I think we have the most wonderful dance in the world that could do so many things if there were a cultural policy…

In 1978 the General Director of Music and Theater, Jesús Aguirre, who later became the Duke of Alba, named Antonio Gades director of the new great project for Spanish dance, the democracy’s first. “I held this position for two years. There was nothing when I arrived. I organized everything: dance class, singing class, the company. It worked wonderfully but I was thrown out for political reasons”.

“I had said that the Spanish ballet didn’t exist. In fact, there are Basque dances, Catalan dances, but they’re danced on either side of the border. They can’t be considered exclusively Spanish. On the other hand, there is a great diversity of folklore across the entire peninsula: Aragonese, Galician, Andalusian, and none can be considered to represent the national style. Franco had repressed Galician and Catalan literature, wanting to impose, within a reactionary project, what was called the language of the Empire: Spanish. I couldn’t allow a political vision like this to enter dance. In Spain there could be more than one ballet: a Basque ballet, one Galician, one Catalan, one Andalusian. And a National Ballet that grouped the best as a representation of the Spanish State. I think we have the most wonderful dance in the world that could do so many things if there were a cultural policy. We have the best in the world”.

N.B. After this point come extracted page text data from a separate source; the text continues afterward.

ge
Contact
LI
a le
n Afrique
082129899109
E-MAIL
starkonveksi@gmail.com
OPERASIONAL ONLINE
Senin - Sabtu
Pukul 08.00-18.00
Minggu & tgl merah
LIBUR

The repertoire that Gades stages for the National Ballet is based on recovering the Spanish choreographic memory of the twentieth century. He remakes works like Fandango by Padre Soler and Escenas Vascas with music by the Diez Melodías Vascas by Guridi, both choreographed by Mariemma; Fantasía Galaica by Antonio Ruiz Soler, set to music by Ernesto Halffter, Concierto de Aranjuez by Rodrigo, choreographed by Pilar López, Campanadas a Morts by Lluis Llach and choreography by José Antonio Ruiz, as well as Gades’ own Suite de Flamenco and Bodas de Sangre. In 1982, now with his own company, he also stages El Rango, the ballet version of La Casa de Bernarda Alba by García Lorca adapted by Rafael Aguilar, in which he plays the role of Bernarda.

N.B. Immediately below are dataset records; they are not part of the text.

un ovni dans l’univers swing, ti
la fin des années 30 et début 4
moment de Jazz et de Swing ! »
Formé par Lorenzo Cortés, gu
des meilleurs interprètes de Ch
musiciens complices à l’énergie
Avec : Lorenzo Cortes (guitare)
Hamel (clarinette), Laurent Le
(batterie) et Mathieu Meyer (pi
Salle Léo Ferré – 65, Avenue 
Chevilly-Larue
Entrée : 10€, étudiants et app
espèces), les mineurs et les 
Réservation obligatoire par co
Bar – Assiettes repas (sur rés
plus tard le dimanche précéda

Despite the great successes the Spanish National Ballet achieves with Gades (the Berlin Opera, the Festival dei Due Mondi in Spoleto, the Festival Cervantino in Mexico, Spanish and American tours, and a National Theater Award for Best Choreographic Performance in 1979), he is fired from his post on March 3, 1980. One of the reasons that contributed to this dismissal by Minister Ricardo de la Cierva were his statements. “The National Ballet was the only ballet in the official world that earned money, that is, it cost taxpayers nothing. Someone (Minister de la Cierva) who worked more as a Minister of the Interior than as the Minister of Culture in the year and a half I was there: he seized El Libro Rojo del Cole, he prosecuted Pilar Miró for El Crimen de Cuenca, and he fired me from the National Ballet”.

Gades always said that it shouldn’t be the artists who should worry about what a Ministry of Culture does, but the politician who should differentiate between who creates culture and who does not. “It is they who must pay attention to artistic realities and act in consequence. In this profession you have to be free. If they coerce you, bad”.

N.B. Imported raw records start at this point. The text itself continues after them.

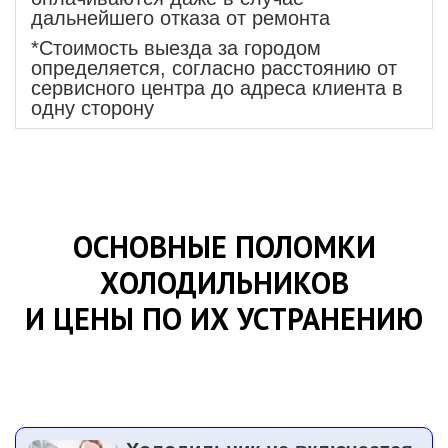
дальнейшего отказа от ремонта
*Стоимость выезда за городом
определяется, согласно расстоянию от
сервисного центра до адреса клиента в
одну сторону
ОСНОВНЫЕ ПОЛОМКИ
ХОЛОДИЛЬНИКОВ
И ЦЕНЫ ПО ИХ УСТРАНЕНИЮ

You need to have fun while you work and if you don’t feel that intense pleasure of the game, all is lost. This society keeps us from being as free as we would like, we should at least choose to be free in our work.

Experience teaches that you have to fend for oneself. “I have never been seen in the halls of the Ministry begging for favors”. This approach to life and art is evidenced by Antonio’s efforts to give work to many Spanish families over the decades and in his reputation as the most influential ambassador of Spanish art.

When he was fired as director of the National Ballet he partnered with a leading ballet group to create GIAD (Grupo Independiente de Artistas de la Danza), the Independent Group of Dance Artists. It would be the traumatic interlude that would separate Emilio de Diego from Antonio Gades.

It is then when Carlos Saura appears on the scene, showcasing the figure of Gades and his ballet to unimagined levels for Spanish dance, the definitive blow.

The awards and public recognitions begin to pour in, and in 1979 he wins the National Theater Award for Best Choreographic Performance.